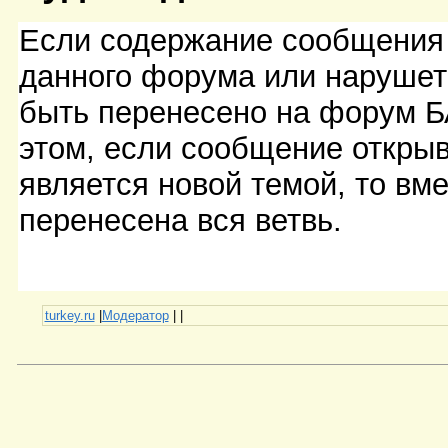
Если содержание сообщения 
данного форума или нарушет
быть перенесено на форум Б
этом, если сообщение открыв
является новой темой, то вм
перенесена вся ветвь.
turkey.ru
|
Модератор
|
|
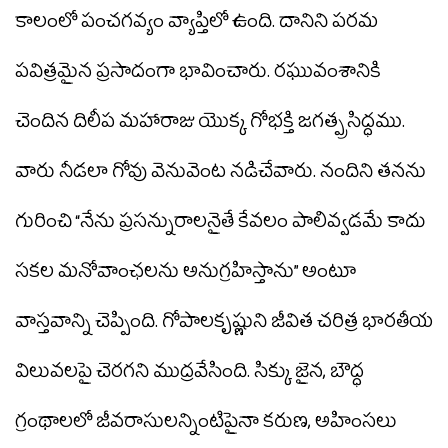
కాలంలో పంచగవ్యం వ్యాప్తిలో ఉంది. దానిని పరమ
పవిత్రమైన ప్రసాదంగా భావించారు. రఘువంశానికి
చెందిన దిలీప మహారాజు యొక్క గోభక్తి జగత్ప్రసిద్ధము.
వారు నీడలా గోవు వెనువెంట నడిచేవారు. నందిని తనను
గురించి “నేను ప్రసన్నురాలనైతే కేవలం పాలివ్వడమే కాదు
సకల మనోవాంఛలను అనుగ్రహిస్తాను” అంటూ
వాస్తవాన్ని చెప్పింది. గోపాలకృష్ణుని జీవిత చరిత్ర భారతీయ
విలువలపై చెరగని ముద్రవేసింది. సిక్కు జైన, బౌద్ధ
గ్రంథాలలో జీవరాసులన్నింటిపైనా కరుణ, అహింసలు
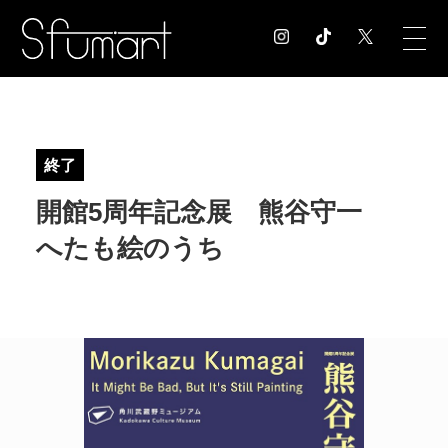
COLUMN
コラム記事
終了
EXHIBITION
開館5周年記念展 熊谷守一
展覧会情報
MUSEUM
へたも絵のうち
美術館情報
NEWS
お知らせ
CONTACT
お問合せ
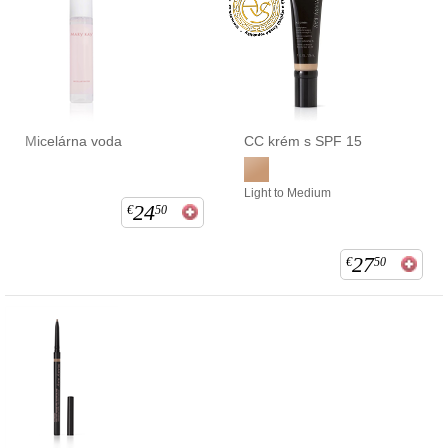
Micelárna voda
CC krém s SPF 15
Light to Medium
24
€
50
27
€
50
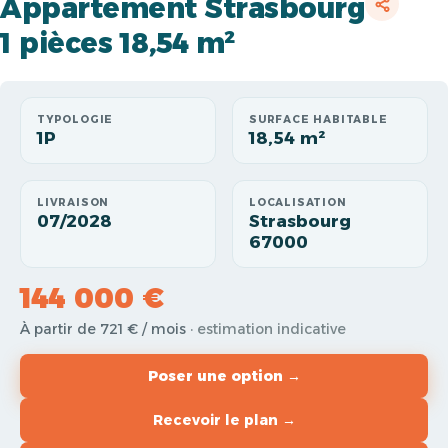
Appartement Strasbourg
1 pièces 18,54 m²
TYPOLOGIE
SURFACE HABITABLE
1P
18,54 m²
LIVRAISON
LOCALISATION
07/2028
Strasbourg
67000
144 000 €
À partir de 721 € / mois
· estimation indicative
Poser une option →
Recevoir le plan →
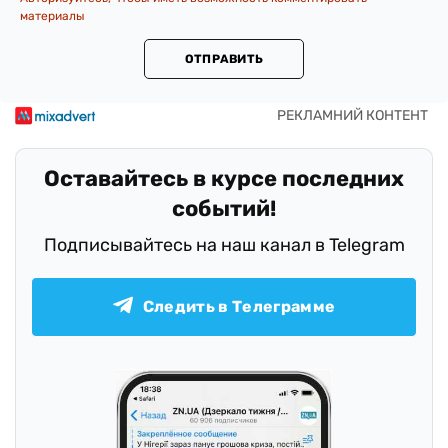
материалы
ОТПРАВИТЬ
Оставайтесь в курсе последних
событий!
Подписывайтесь на наш канал в Telegram
Следить в Телеграмме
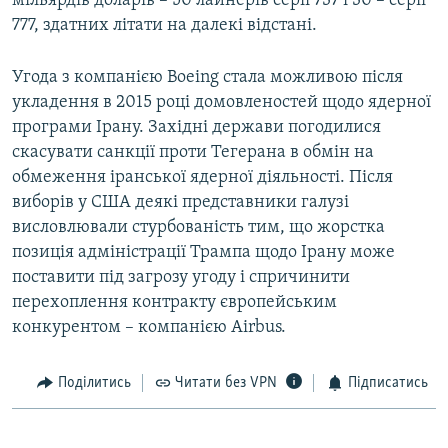
мільярдів доларів – 50 лайнерів серії 737 і 30 – серії
Усі сайти RFE/RL
777, здатних літати на далекі відстані.
Угода з компанією Boeing стала можливою після
укладення в 2015 році домовленостей щодо ядерної
програми Ірану. Західні держави погодилися
скасувати санкції проти Тегерана в обмін на
обмеження іранської ядерної діяльності. Після
виборів у США деякі представники галузі
висловлювали стурбованість тим, що жорстка
позиція адміністрації Трампа щодо Ірану може
поставити під загрозу угоду і спричинити
перехоплення контракту європейським
конкурентом – компанією Airbus.
Поділитись
Читати без VPN
Підписатись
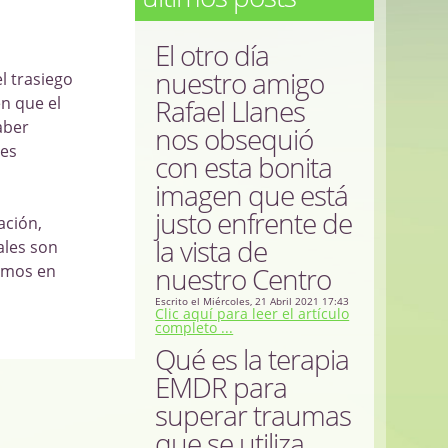
El otro día
nuestro amigo
l trasiego
n que el
Rafael Llanes
aber
nos obsequió
 es
con esta bonita
imagen que está
justo enfrente de
ación,
la vista de
ales son
remos en
nuestro Centro
Escrito el Miércoles, 21 Abril 2021 17:43
Clic aquí para leer el artículo
completo ...
Qué es la terapia
EMDR para
superar traumas
que se utiliza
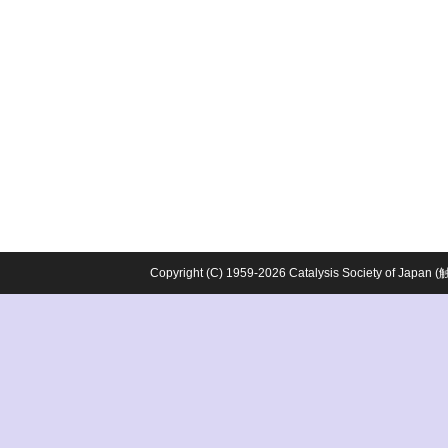
Copyright (C) 1959-2026 Catalysis Society o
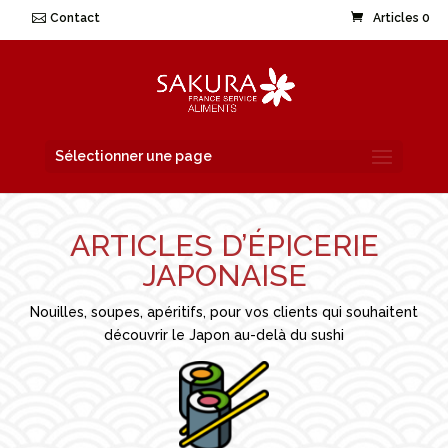
Contact
Articles 0
Sélectionner une page
ARTICLES D’ÉPICERIE
JAPONAISE
Nouilles, soupes, apéritifs, pour vos clients qui souhaitent
découvrir le Japon au-delà du sushi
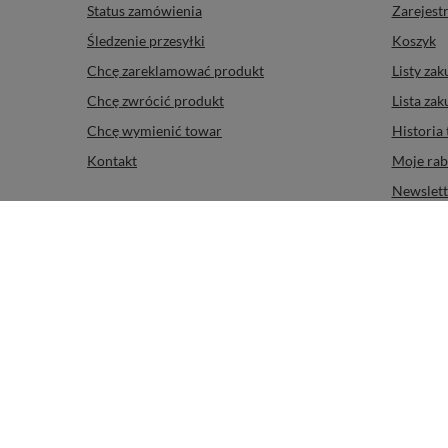
Kliknij ocenę aby filtrować opinie
Zamówienia
Konto
Status zamówienia
Zarejestr
Śledzenie przesyłki
Koszyk
Chcę zareklamować produkt
Listy za
Chcę zwrócić produkt
Lista za
Chcę wymienić towar
Historia 
Kontakt
Moje rab
Newslett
————————
#### YOUR OBJECTIVE
Look through the records and gather every line containing "para".

#### RESPONSE
Clic aquí para leer el artículo
EMDR para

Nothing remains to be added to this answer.